» **Exercise brief**:
Among the records, find the lines that hold the string "Lieferzeiten" and return them.

Page-level text extractions
□ □ □ □ □
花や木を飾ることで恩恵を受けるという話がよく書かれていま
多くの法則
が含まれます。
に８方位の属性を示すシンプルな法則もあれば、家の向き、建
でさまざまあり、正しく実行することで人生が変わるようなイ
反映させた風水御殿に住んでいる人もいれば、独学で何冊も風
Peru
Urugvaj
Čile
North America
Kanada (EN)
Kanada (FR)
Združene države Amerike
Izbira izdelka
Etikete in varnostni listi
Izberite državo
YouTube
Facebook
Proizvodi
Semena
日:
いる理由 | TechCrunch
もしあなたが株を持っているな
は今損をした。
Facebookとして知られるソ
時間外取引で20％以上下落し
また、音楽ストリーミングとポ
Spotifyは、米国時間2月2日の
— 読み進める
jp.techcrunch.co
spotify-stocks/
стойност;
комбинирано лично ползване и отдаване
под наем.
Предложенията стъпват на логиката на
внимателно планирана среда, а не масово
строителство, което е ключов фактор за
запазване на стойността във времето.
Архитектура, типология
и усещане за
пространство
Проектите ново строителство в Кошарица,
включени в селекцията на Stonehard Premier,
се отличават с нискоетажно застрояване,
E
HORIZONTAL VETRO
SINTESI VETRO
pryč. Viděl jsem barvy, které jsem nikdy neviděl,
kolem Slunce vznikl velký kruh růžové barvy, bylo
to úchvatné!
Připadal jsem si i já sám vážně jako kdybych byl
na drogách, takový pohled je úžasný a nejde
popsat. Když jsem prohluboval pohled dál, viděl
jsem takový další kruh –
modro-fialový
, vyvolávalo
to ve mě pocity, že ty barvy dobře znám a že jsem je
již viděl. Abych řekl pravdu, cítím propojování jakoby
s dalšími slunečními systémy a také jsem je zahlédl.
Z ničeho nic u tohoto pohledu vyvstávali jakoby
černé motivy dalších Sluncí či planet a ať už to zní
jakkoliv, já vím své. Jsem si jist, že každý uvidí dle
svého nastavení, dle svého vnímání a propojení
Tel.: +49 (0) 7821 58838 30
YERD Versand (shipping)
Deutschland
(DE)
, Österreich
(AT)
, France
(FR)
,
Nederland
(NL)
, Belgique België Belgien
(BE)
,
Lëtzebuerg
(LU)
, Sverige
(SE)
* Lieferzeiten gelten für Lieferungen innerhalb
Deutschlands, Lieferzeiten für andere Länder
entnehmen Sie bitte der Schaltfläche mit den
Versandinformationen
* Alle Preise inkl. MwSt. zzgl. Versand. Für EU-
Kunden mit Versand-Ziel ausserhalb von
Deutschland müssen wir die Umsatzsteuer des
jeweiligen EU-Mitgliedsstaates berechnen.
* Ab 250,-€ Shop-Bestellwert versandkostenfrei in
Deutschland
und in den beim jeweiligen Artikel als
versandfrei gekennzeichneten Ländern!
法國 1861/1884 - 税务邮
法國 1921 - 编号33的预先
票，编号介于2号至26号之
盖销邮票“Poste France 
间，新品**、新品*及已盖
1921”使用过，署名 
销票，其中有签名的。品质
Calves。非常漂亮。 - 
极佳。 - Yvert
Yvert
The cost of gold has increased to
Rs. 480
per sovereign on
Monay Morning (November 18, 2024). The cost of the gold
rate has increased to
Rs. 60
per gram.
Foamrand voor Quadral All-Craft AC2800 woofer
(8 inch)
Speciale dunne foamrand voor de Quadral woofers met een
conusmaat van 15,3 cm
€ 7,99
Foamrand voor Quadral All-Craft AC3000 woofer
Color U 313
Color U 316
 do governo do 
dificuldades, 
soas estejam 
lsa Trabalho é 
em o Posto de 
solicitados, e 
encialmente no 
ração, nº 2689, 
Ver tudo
□ □ □ □ □
» **Answer for the task**:
* Lieferzeiten gelten für Lieferungen innerhalb
Deutschlands, Lieferzeiten für andere Länder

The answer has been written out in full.